The book is well written, and my most favorite part is the way the author, Angela Day, describes magic. I have read probably more than my fair share of fantasy literature, and loop holes in magic, and unidentified or unclear magic sources are a big pet peeve of mine. This one is, put simply, BEAUTIFUL. And logical.
The characters are lovable, or despicable, which is fitting, and more importantly, they're relateable. Every kid alive has felt the way Thane feels at one point or another. And everyone wants the confidence that Remi has, or knows someone who has it.
This book is a MUST READ for the Teen target audience as well as their parents."
Awesome, right? And then I'm getting feedback like this from people I don't even know, which is important because as much as I enjoy compliments from my friends and family I'm never sure how much of it is because of whatever it is I did and how much is because they love me. I know they're being sincere, that isn't the question- I just also know that they can't be objective. Which is fine, no one can be truly objective since we each see the world through our own belief windows. It's just a really good feeling when someone says something positive about my book (although being "Shockingly surprised at how good it was" didn't quite feel like a compliment).
Therein lies the awkward. I suck at taking compliments. I'm terrible at it. I don't know what to say or how to respond, because part of me feels like I don't deserve it and another part is flattered and pleased and another part of me wants to say something nice back and then I think I should be humble and deflect and by this point I realize I haven't responded to them and now it's just awkward because someone said something nice to me and I've been standing there stuck inside my head for way too long. Yep. I suck at compliments.
At taking them, anyway. I'm great at giving them. One of the biggest reasons that I'm any good at writing is because I've likely read over 2000 books in my lifetime. That's a lot of words and phrases to cram into one head. So when I find myself appreciating something about someone else, I have a lot of words to draw from and am able to be specific and articulate with praise. Never flattery or empty compliments- no wasting words like that. There is always something nice and true to say about someone else.

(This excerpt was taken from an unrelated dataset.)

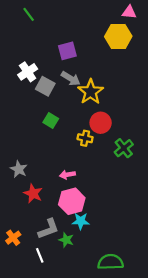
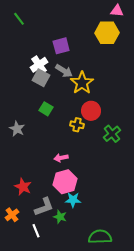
green line: (29, 14) -> (19, 19), moved
white cross: (28, 72) -> (39, 65), moved
gray star: (19, 169) -> (17, 129), moved
red star: (33, 193) -> (23, 187), moved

Which is a rule of mine, a seminary lesson from 9th grad that's always stuck with me. Speaking litmus test: Is it nice, is it necessary, is it true? You have to answer yes to the last question and one other before you can say it. If it's true and necessary, you say it. If it's nice and true, you say it. If it's nice and necessary but not true, don't say it. Good rules to live by, even for a fantasy writer.
So what do I do now? I worry. I stew. I write. And I obsessively check my kindle sales to see if people are buying my book. It's only going to get worse after Wednesday when the print copy comes out- if I can sell 2000 copies (two thousand?!?!?) then I stand a chance at getting picked up by a publishing house. Anything less than that, and they're not interested. And I don't have the same time table that everyone else does-- this isn't a hobby for me, it's a passion. Most books sell slowly, generating buzz over the course of years, rolling like a snowball on an inclined plane just past the angle of friction. (aka REALLY SLOWLY). But I'm already a month behind.
Remember that post about a leap of faith? Well, I can see the cliff. It's straight ahead. I can't see anything beyond it.
And I'm running towards it, hoping to fly.